(Saved entries)
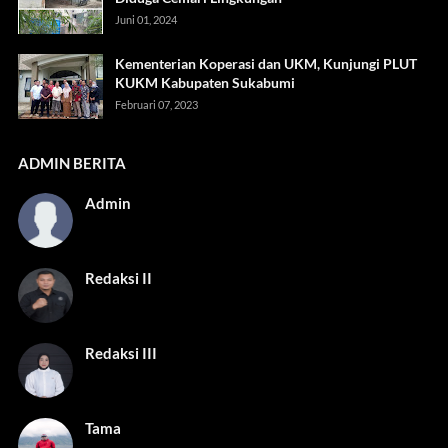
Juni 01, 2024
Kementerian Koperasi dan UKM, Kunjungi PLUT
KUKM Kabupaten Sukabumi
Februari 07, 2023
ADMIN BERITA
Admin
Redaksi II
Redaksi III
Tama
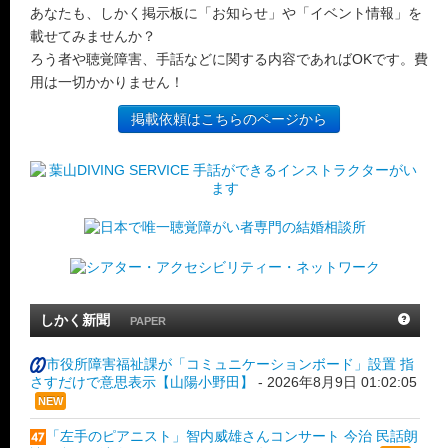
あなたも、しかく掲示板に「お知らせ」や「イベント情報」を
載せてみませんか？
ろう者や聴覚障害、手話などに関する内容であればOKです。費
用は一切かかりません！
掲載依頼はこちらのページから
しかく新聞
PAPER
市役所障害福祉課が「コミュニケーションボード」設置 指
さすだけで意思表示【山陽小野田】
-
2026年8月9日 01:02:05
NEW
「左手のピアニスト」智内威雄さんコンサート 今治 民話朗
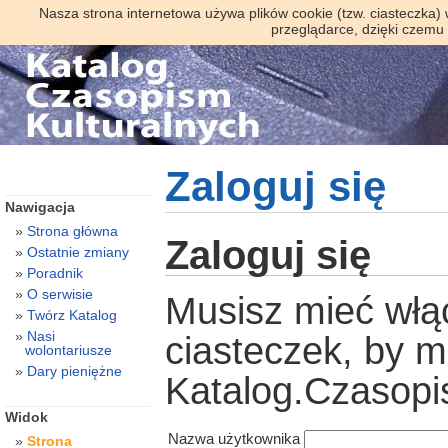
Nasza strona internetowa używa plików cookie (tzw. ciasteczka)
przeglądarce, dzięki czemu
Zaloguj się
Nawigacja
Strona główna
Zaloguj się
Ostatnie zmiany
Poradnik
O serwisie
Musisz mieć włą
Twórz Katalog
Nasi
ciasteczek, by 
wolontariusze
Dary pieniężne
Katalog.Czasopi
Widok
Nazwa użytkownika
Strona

Assigned task: Restate all entries exactly; pictures stay out.

Response:
Juni 01, 2024
Kementerian Koperasi dan UKM, Kunjungi PLUT
KUKM Kabupaten Sukabumi
Februari 07, 2023
ADMIN BERITA
Admin
Redaksi II
Redaksi III
Tama
あなたも、しかく掲示板に「お知らせ」や「イベント情報」を
載せてみませんか？
ろう者や聴覚障害、手話などに関する内容であればOKです。費
用は一切かかりません！
掲載依頼はこちらのページから
しかく新聞
PAPER
市役所障害福祉課が「コミュニケーションボード」設置 指
さすだけで意思表示【山陽小野田】
-
2026年8月9日 01:02:05
NEW
「左手のピアニスト」智内威雄さんコンサート 今治 民話朗
Nasza strona internetowa używa plików cookie (tzw. ciasteczka)
przeglądarce, dzięki czemu
Zaloguj się
Nawigacja
Strona główna
Zaloguj się
Ostatnie zmiany
Poradnik
O serwisie
Musisz mieć włą
Twórz Katalog
Nasi
ciasteczek, by 
wolontariusze
Dary pieniężne
Katalog.Czasopi
Widok
Nazwa użytkownika
Strona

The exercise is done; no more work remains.